Deze vraag is niet zo gesteld. De kantonrechter vindt zowel het advies van de bedrijfsarts als het deskundigenoordeel niet eenduidig. Uit het onderliggende rapport van het deskundigenoordeel leidt de kantonrechter het volgende af. Het opbouwschema, en ook het feit dat de klachten van de werkneemster na een kortstondige werkhervatting zijn toegenomen en zij opnieuw is uitgevallen, zijn meegewogen in het deskundigenoordeel dat de werkneemster op datum x niet geschikt was voor het uitvoeren van de bedongen werkzaamheden. Niet blijkt dat het opbouwen daarvan op dat moment wel tot de mogelijkheden behoorde.

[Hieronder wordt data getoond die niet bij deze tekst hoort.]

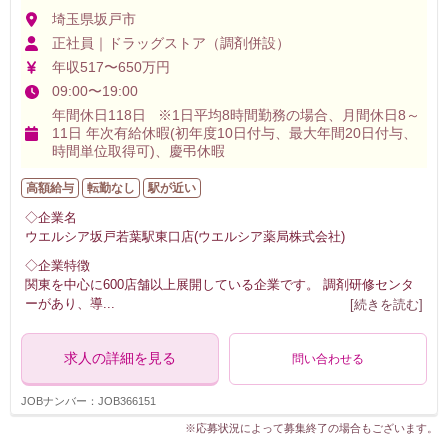
埼玉県坂戸市
正社員｜ドラッグストア（調剤併設）
年収517〜650万円
09:00〜19:00
年間休日118日 ※1日平均8時間勤務の場合、月間休日8～
11日 年次有給休暇(初年度10日付与、最大年間20日付与、
時間単位取得可)、慶弔休暇
高額給与
転勤なし
駅が近い
◇企業名
ウエルシア坂戸若葉駅東口店(ウエルシア薬局株式会社)
◇企業特徴
関東を中心に600店舗以上展開している企業です。 調剤研修センタ
ーがあり、導
...
[続きを読む]
求人の詳細を見る
問い合わせる
JOBナンバー：JOB366151
※応募状況によって募集終了の場合もございます。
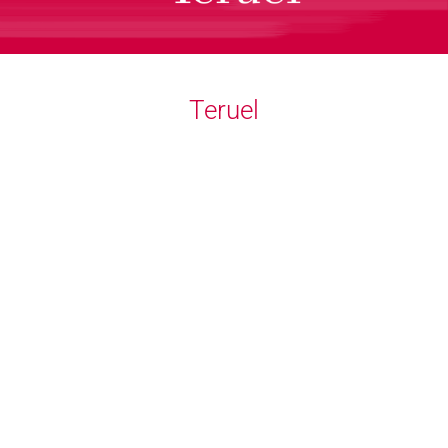
Teruel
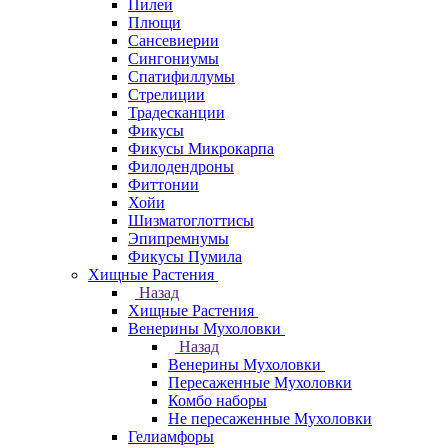
Пилеи
Плющи
Сансевиерии
Сингониумы
Спатифиллумы
Стрелиции
Традесканции
Фикусы
Фикусы Микрокарпа
Филодендроны
Фиттонии
Хойи
Шизматоглоттисы
Эпипремнумы
Фикусы Пумила
Хищные Растения
Назад
Хищные Растения
Венерины Мухоловки
Назад
Венерины Мухоловки
Пересаженные Мухоловки
Комбо наборы
Не пересаженные Мухоловки
Гелиамфоры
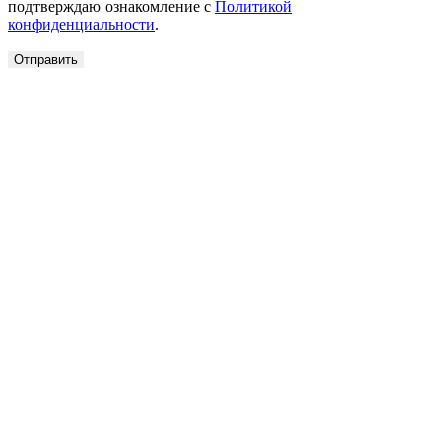
подтверждаю ознакомление с
Политикой
конфиденциальности
.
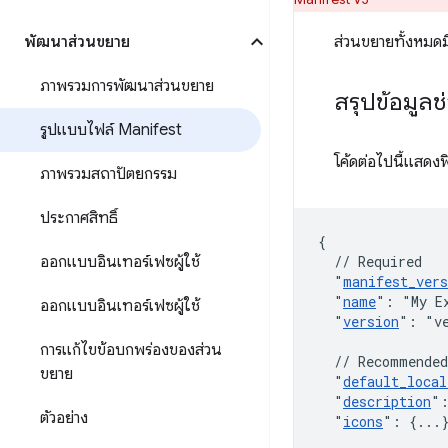
พัฒนาส่วนขยาย
ส่วนขยายทั้งหมด
ภาพรวมการพัฒนาส่วนขยาย
สรุปข้อมูลช
รูปแบบไฟล์ Manifest
โค้ดต่อไปนี้แสดงฟ
ภาพรวมสถาปัตยกรรม
ประกาศสิทธิ์
{
ออกแบบอินเทอร์เฟซผู้ใช้
// Required
"
manifest_vers
"
name
"
:
"My E
ออกแบบอินเทอร์เฟซผู้ใช้
"
version
"
:
"v
การแก้ไขข้อบกพร่องของส่วน
// Recommended
ขยาย
"
default_local
"
description
"
ตัวอย่าง
"
icons
"
:
{
...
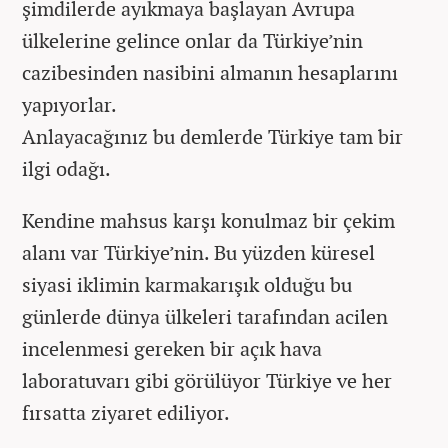
şimdilerde ayıkmaya başlayan Avrupa
ülkelerine gelince onlar da Türkiye’nin
cazibesinden nasibini almanın hesaplarını
yapıyorlar.
Anlayacağınız bu demlerde Türkiye tam bir
ilgi odağı.
Kendine mahsus karşı konulmaz bir çekim
alanı var Türkiye’nin. Bu yüzden küresel
siyasi iklimin karmakarışık olduğu bu
günlerde dünya ülkeleri tarafından acilen
incelenmesi gereken bir açık hava
laboratuvarı gibi görülüyor Türkiye ve her
fırsatta ziyaret ediliyor.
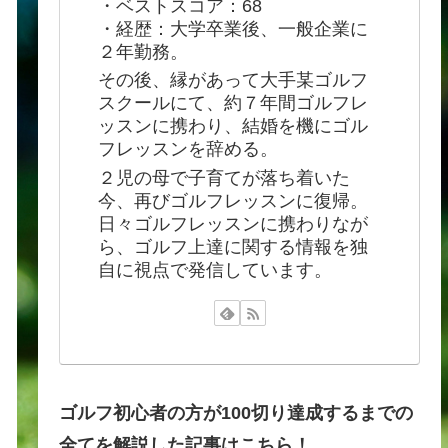
・ベストスコア：68
・経歴：大学卒業後、一般企業に
２年勤務。
その後、縁があって大手某ゴルフ
スクールにて、約７年間ゴルフレ
ッスンに携わり、結婚を機にゴル
フレッスンを辞める。
２児の母で子育てが落ち着いた
今、再びゴルフレッスンに復帰。
日々ゴルフレッスンに携わりなが
ら、ゴルフ上達に関する情報を独
自に視点で発信しています。
ゴルフ初心者の方が100切り達成するまでの
全てを解説した記事はこちら！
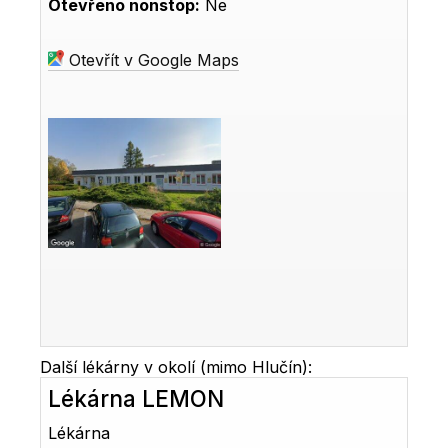
Otevřeno nonstop:
Ne
Otevřít v Google Maps
Další lékárny v okolí (mimo Hlučín):
Lékárna LEMON
Lékárna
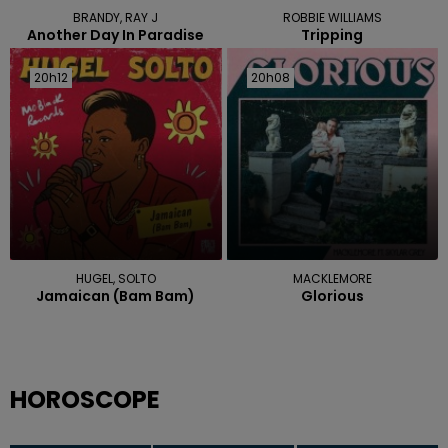
BRANDY, RAY J
ROBBIE WILLIAMS
Another Day In Paradise
Tripping
20h12
20h12
20h08
20h08
HUGEL, SOLTO
MACKLEMORE
Jamaican (bam Bam)
Glorious
HOROSCOPE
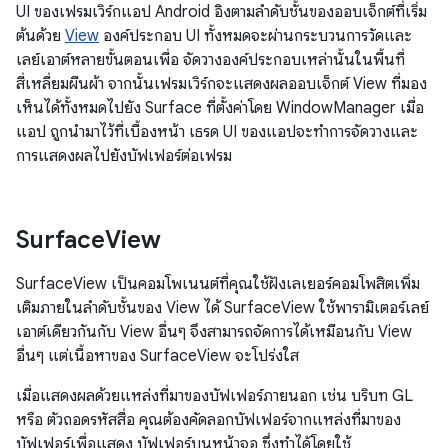
UI ของเฟรมเวิร์กแอป Android อิงตามลำดับชั้นของออบเจ็กต์ที่เริ่ม
ต้นด้วย
View
องค์ประกอบ UI ทั้งหมดจะผ่านกระบวนการวัดและ
เลย์เอาต์หลายขั้นตอนเพื่อ จัดวางองค์ประกอบเหล่านั้นในพื้นที่
สี่เหลี่ยมผืนผ้า จากนั้นเฟรมเวิร์กจะแสดงผลออบเจ็กต์ View ที่มอง
เห็นได้ทั้งหมดไปยัง Surface ที่ตั้งค่าโดย WindowManager เมื่อ
แอป ถูกนำมาไว้ที่เบื้องหน้า เธรด UI ของแอปจะทำการจัดวางและ
การแสดงผลไปยังบัฟเฟอร์ต่อเฟรม
Surface
View
SurfaceView เป็นคอมโพเนนต์ที่คุณใช้ฝังเลเยอร์คอมโพสิตเพิ่ม
เติมภายในลำดับชั้นของ View ได้ SurfaceView ใช้พารามิเตอร์เลย์
เอาต์เดียวกันกับ View อื่นๆ จึงสามารถจัดการได้เหมือนกับ View
อื่นๆ แต่เนื้อหาของ SurfaceView จะโปร่งใส
เมื่อแสดงผลด้วยแหล่งที่มาของบัฟเฟอร์ภายนอก เช่น บริบท GL
หรือ ตัวถอดรหัสสื่อ คุณต้องคัดลอกบัฟเฟอร์จากแหล่งที่มาของ
บัฟเฟอร์เพื่อแสดง บัฟเฟอร์บนหน้าจอ ซึ่งทำได้โดยใช้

De kantonrechter acht het aannemelijk dat de rechter in de bodemprocedure - gelet op dit deskundigenoordeel - zal oordelen dat loonstop onterecht is, omdat de werkneemster op datum x niet geschikt was voor het uitvoeren van de bedongen werkzaamheden. De kantonrechter wijst de loonvordering van de werkneemster maar gedeeltelijk toe, omdat de bedrijfsarts in een later stadium een nieuw opbouwschema voorstelde. Ook nu valt de werkneemster na een korte werkhervatting uit en heeft de werkgever na aankondiging het loon van werkneemster weer stopgezet. Wederom vraagt de werkneemster een deskundigenoordeel, de uitslag hiervan is nog niet bekend. De kantonrechter oordeelt daarom dat de tweede loonstop vooralsnog wel terecht is.
Conclusie
Voor zowel de werkgever als de werknemer is het van groot belang dat het advies van de bedrijfsarts glashelder en niet voor meerdere uitleggen vatbaar is. Door het innerlijk tegenstrijdige advies is in zaak in het deskundigenoordeel niet de juiste vraag gesteld, waardoor ook het deskundigenoordeel niet eenduidig is. De impact van een loonstop is groot voor een werknemer. Over de periode dat een loonstop terecht wordt toegepast, komt het loon volledig te vervallen. Er vindt geen uitbetaling met terugwerkende kracht plaats als de zieke werknemer alsnog aan de verplichtingen voldoet. De impact van een onterecht toegepaste loonstop is groot voor de werkgever. Want dan moet het loon alsnog met terugwerkende kracht worden betaald, waarbij de werknemer aanspraak kan maken op de rente en wettelijke verhoging (tot maximaal 50% over het niet uitbetaalde loon).